What to work on ::
Only one stretch of the data is wanted: the line containing "ZOZOTOWN NARUMIYA ONLINE店", the line containing "J.U. Služba za zapošljavanje Kantona Sarajevo - Biro Stari", and every line between them, copied exactly.

Source records ::

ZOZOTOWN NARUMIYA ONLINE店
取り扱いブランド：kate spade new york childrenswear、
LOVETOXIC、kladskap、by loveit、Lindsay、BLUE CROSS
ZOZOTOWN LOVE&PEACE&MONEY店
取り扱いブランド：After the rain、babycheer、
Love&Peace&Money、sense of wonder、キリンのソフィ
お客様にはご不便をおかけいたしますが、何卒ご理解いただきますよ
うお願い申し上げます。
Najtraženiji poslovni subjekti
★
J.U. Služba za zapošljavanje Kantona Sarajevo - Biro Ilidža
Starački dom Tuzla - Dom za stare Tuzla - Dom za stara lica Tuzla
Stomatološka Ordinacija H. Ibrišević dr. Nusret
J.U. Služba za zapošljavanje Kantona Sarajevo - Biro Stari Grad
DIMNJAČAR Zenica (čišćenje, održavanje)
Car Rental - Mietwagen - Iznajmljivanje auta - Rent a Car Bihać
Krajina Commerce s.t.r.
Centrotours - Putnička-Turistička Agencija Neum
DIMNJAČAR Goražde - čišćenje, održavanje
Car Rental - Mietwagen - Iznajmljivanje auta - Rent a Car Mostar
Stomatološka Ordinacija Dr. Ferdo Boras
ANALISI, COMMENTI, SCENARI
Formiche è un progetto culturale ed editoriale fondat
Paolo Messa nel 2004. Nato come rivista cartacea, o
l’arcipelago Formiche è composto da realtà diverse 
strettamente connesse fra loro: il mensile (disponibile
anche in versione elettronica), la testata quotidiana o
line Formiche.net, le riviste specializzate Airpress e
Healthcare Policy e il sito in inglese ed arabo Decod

--

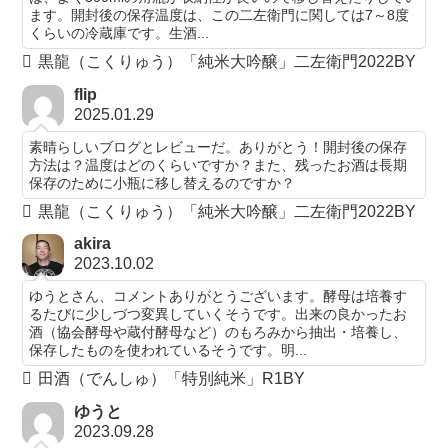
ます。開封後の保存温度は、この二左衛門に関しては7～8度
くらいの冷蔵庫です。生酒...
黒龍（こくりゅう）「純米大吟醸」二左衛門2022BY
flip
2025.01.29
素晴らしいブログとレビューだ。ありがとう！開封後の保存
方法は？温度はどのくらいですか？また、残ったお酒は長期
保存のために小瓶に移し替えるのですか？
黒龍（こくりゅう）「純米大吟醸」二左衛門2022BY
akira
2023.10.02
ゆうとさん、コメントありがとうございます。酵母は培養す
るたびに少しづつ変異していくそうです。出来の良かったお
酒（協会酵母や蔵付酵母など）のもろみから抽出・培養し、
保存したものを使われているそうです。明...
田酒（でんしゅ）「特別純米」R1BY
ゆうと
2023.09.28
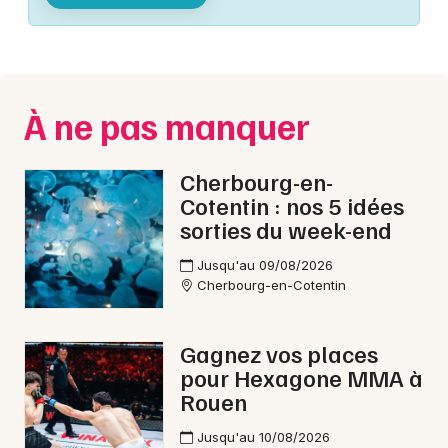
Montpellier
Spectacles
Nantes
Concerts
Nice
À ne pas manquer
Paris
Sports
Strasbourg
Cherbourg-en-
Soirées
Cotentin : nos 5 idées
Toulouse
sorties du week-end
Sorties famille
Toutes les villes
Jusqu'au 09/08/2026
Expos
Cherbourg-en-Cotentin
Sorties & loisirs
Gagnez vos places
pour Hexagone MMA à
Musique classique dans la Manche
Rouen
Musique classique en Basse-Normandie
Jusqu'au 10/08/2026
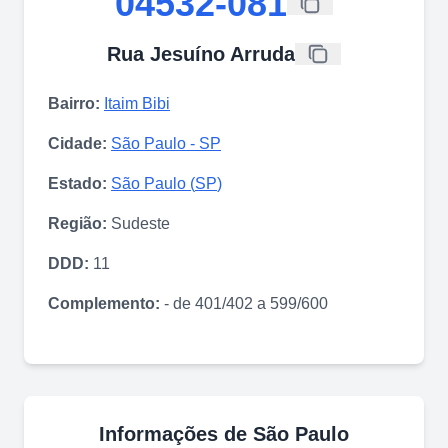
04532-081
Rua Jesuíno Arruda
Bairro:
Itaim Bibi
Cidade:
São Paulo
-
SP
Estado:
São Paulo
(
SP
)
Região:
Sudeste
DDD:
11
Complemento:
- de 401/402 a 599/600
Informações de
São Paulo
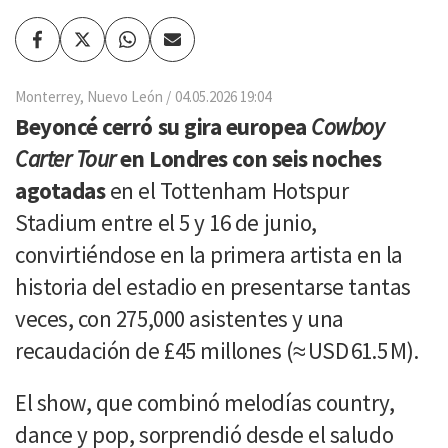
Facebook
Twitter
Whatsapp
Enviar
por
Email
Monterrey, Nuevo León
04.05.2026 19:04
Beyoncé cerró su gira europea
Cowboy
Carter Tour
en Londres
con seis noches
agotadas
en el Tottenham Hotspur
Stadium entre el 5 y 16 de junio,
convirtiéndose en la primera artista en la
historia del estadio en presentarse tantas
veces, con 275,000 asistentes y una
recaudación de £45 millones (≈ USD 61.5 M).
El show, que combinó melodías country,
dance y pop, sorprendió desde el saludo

==

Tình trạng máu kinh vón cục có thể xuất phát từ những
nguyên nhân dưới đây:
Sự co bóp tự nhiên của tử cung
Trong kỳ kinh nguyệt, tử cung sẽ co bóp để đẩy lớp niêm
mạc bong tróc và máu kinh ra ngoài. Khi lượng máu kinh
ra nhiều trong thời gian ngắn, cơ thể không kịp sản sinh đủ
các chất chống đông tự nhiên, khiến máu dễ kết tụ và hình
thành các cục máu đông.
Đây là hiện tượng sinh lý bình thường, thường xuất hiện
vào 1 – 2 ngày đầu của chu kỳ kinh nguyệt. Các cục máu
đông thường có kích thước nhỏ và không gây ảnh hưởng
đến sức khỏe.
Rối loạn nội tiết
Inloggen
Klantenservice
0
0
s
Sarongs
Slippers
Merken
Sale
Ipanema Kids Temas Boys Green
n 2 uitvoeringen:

Task output ::
ZOZOTOWN NARUMIYA ONLINE店
取り扱いブランド：kate spade new york childrenswear、
LOVETOXIC、kladskap、by loveit、Lindsay、BLUE CROSS
ZOZOTOWN LOVE&PEACE&MONEY店
取り扱いブランド：After the rain、babycheer、
Love&Peace&Money、sense of wonder、キリンのソフィ
お客様にはご不便をおかけいたしますが、何卒ご理解いただきますよ
うお願い申し上げます。
Najtraženiji poslovni subjekti
★
J.U. Služba za zapošljavanje Kantona Sarajevo - Biro Ilidža
Starački dom Tuzla - Dom za stare Tuzla - Dom za stara lica Tuzla
Stomatološka Ordinacija H. Ibrišević dr. Nusret
J.U. Služba za zapošljavanje Kantona Sarajevo - Biro Stari Grad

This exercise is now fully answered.